→ PROBLEM DESCRIPTION
Could you copy out every line of the data where the word "experience" occurs?

→ RECORDS PROVIDED
********

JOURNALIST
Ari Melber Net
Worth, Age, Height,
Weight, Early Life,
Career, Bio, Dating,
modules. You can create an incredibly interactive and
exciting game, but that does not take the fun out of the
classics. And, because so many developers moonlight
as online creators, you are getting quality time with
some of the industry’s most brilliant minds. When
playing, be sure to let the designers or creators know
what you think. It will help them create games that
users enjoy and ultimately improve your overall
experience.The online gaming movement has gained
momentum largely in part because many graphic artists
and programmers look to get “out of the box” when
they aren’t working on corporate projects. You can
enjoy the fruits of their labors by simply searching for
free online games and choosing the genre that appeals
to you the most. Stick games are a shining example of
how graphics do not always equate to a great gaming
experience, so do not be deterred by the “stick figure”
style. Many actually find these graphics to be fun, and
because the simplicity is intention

********

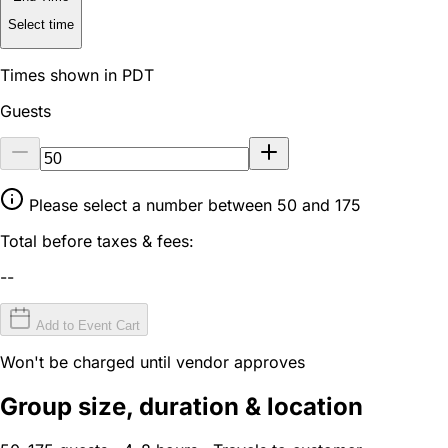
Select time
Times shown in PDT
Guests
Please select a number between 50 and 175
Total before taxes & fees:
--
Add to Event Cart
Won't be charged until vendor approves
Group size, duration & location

********

→ REPLY
experience.The online gaming movement has gained
experience, so do not be deterred by the “stick figure”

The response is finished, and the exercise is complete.